Sigurdsson’s impact at the Liberty was almost immediate. An appearance from the bench brought him an assist in a 3-2 win over Arsenal, which was followed by two more assists and a goal in the next three matches. The 13-point haul at West Brom in Gameweek 24 signaled the start of an extraordinary run of goals away from home as the Icelander hit a brace at both Wigan and Fulham in March, whilst also notching in a 3-1 defeat at Spurs.
Six goals in his first ten starts demonstrated his goal threat, couple that with four assists and it was clear that Sigurdsson offered real value for money in Fantasy terms: by Gameweek 31, his modest initial price tag of 5.0 in the Fantasy Premier League (FPL) game had risen by 0.4.

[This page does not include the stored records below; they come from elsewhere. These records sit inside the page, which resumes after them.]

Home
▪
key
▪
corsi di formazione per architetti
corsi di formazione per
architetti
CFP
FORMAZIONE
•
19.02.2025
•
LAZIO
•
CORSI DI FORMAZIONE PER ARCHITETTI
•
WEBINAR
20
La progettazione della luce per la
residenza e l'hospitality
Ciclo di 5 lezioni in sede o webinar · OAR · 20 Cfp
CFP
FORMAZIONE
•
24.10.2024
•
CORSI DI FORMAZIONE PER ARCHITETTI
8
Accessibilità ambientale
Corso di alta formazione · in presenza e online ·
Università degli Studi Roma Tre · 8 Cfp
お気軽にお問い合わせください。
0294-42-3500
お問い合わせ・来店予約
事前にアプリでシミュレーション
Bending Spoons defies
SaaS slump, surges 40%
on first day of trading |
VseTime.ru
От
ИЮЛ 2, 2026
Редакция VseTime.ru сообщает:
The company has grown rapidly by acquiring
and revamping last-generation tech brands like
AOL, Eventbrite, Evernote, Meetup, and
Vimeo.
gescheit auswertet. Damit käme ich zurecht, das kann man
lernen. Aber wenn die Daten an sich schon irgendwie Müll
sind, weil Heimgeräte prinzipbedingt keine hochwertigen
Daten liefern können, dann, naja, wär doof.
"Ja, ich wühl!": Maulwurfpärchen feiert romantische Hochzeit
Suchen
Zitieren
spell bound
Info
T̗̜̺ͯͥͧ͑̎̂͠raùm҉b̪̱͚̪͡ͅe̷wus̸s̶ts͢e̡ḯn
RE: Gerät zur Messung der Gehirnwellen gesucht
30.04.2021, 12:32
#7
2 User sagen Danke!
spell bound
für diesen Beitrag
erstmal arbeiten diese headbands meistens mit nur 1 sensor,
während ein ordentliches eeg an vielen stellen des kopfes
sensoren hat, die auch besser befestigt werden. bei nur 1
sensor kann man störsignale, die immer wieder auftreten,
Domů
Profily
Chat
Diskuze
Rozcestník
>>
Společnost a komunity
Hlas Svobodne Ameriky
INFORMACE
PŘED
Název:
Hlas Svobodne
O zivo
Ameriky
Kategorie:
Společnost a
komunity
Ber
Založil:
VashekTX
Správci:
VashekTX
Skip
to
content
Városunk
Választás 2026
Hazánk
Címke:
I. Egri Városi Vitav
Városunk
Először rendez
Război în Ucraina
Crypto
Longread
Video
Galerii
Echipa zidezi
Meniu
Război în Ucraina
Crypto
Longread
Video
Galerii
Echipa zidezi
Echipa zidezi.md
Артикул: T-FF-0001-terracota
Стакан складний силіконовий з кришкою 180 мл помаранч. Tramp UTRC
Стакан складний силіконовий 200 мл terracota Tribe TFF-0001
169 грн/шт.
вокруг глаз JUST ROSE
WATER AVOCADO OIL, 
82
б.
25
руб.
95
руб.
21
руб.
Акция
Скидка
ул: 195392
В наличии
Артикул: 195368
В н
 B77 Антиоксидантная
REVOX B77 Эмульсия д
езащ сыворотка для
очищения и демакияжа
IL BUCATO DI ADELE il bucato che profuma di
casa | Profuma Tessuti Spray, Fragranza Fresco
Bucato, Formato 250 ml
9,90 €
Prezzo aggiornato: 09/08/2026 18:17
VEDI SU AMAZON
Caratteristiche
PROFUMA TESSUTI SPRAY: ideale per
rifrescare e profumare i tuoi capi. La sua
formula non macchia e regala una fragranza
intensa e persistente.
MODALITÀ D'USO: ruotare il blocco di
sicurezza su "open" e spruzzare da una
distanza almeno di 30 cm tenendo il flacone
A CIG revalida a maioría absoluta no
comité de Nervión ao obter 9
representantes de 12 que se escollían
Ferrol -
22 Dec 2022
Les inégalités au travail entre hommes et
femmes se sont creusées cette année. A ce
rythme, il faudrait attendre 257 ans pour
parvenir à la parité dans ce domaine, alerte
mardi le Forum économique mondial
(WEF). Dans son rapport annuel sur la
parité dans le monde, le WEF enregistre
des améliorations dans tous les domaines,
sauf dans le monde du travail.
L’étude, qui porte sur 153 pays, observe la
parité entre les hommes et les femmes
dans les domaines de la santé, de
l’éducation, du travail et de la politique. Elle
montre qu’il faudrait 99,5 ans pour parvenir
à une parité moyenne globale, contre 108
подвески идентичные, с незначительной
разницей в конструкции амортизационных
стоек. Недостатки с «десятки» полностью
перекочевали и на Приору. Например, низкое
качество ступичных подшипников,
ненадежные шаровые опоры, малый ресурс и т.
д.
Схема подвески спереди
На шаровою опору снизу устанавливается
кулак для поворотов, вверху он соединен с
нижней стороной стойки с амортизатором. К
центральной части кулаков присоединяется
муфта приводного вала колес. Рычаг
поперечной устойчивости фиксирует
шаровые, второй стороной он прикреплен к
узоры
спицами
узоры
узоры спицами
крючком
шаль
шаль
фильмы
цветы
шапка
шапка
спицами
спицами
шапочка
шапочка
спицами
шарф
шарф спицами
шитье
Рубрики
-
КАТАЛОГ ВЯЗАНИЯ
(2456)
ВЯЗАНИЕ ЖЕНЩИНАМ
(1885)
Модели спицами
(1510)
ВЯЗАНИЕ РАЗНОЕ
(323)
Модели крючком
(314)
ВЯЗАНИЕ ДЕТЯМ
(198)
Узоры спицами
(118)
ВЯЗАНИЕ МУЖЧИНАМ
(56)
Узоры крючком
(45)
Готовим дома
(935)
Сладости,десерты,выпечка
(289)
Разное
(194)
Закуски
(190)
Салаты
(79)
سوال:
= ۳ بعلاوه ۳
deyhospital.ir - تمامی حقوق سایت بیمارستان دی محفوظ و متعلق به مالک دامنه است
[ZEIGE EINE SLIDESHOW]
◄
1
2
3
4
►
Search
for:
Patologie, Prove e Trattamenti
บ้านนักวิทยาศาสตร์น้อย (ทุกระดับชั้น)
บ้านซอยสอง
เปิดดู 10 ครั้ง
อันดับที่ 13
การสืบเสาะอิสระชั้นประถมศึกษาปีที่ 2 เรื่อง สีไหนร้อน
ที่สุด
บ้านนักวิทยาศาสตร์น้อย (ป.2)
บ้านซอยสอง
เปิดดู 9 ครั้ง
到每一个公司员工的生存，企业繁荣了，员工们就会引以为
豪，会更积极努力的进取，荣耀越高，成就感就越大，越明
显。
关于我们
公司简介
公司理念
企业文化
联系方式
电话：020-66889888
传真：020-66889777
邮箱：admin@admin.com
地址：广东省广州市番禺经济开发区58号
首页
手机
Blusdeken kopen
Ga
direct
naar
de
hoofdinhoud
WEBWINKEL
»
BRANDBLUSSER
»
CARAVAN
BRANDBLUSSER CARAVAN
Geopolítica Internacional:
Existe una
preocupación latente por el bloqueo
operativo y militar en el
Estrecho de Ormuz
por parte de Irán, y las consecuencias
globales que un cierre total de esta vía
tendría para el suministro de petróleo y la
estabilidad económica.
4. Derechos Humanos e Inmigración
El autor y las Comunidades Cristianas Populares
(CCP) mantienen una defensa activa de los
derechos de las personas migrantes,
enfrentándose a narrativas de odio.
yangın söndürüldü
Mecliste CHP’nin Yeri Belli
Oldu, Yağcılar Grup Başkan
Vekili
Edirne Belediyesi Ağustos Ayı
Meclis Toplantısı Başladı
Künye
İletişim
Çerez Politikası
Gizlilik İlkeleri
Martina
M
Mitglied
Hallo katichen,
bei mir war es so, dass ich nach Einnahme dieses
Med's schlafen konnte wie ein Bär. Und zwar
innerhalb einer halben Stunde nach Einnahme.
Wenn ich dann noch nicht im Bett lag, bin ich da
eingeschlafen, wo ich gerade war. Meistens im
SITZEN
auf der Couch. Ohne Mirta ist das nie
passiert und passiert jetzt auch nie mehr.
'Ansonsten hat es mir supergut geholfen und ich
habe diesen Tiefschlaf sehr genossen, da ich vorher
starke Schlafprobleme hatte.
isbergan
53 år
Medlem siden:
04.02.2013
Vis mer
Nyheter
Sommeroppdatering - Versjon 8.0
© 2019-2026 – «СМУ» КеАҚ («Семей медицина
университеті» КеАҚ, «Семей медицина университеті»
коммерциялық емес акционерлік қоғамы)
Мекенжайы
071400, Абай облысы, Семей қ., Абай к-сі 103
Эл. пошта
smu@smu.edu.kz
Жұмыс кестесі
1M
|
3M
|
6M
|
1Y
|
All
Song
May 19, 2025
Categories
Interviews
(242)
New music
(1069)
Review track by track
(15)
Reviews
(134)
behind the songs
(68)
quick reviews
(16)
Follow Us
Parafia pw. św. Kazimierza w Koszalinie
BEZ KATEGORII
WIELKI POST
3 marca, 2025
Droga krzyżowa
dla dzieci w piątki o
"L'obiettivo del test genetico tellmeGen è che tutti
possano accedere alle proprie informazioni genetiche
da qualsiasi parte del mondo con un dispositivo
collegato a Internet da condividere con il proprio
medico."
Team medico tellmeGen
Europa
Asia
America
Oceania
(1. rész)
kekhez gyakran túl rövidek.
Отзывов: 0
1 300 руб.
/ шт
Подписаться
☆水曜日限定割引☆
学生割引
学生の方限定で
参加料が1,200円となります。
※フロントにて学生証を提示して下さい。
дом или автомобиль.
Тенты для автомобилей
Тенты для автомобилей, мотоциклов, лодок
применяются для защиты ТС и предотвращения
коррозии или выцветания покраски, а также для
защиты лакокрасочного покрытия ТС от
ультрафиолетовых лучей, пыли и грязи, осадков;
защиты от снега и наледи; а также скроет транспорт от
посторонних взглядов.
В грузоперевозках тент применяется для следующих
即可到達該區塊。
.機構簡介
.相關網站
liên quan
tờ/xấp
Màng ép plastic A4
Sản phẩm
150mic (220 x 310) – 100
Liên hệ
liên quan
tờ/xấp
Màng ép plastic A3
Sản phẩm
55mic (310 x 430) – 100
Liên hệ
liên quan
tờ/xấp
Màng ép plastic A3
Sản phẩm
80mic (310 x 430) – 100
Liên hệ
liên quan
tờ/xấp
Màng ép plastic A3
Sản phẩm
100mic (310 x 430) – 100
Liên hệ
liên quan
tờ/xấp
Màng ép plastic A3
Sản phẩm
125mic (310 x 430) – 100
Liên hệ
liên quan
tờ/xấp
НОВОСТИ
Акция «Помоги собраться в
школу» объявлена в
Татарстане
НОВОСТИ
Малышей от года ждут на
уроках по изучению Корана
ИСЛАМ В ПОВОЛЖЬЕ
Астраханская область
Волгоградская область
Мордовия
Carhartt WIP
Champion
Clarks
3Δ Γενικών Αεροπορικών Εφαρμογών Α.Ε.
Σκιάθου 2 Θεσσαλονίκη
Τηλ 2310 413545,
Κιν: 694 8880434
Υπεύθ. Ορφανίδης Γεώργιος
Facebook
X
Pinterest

Ironically, while his ownership and price continued to increase, this interest was to signal a comparatively lean spell for the Swansea man. Sigurdsson closed the season with just a single goal and two assists from Gameweek 32 onwards. Nevertheless, his value to the Swans as a mid-price Fantasy asset was obvious. Seven goals, five assists and 11 FPL bonus points was an outstanding return for a 5.0 midfield option; an average of 5.7 points per game was better than any midfielder in the game, edging Clint Dempsey’s 5.6.
Before the new blood is introduced, Brendan Rodgers has made keeping Sigurdsson at the club a priority. From the news last night, it appears that he may have got his wish. Sky have reported that a fee for Sigurdsson had been agreed with Hoffenheim and it looks as though he’ll be within their squad and on our wishlists for next season.
That has to be the best outcome for all concerned, although we now have to brace ourselves for a major hike in Sigurdsson’s Fantasy valuation.
He’s likely to move up the midfield brackets in dramatic style, perhaps even edging out of the mid-price to share a ballpark with the likes of Theo Walcott and Antonio Valencia. With such a low price this season, we can perhaps hope for something around the 7.0 – 7.5 mark in the FPL, although that could well be optimistic given Sigurdsson’s rate of returns.
Should he demand 8.0 or more, it remains to be seen if Sigurdsson would attract interest. With heavy-hitting forwards likely to remain the priority next term, we’re set to be scratching around for budget midfield talent, whilst looking to one or two expensive and secure assets. Suddenly Sigurdsson would keep illustrious company and would need to maintain a strong rate of returns to gain suitors.
Sigurdsson’s price tag will be one of the first to be scanned when the player lists are published: it seems set to make or break his potential as a Fantasy asset next season.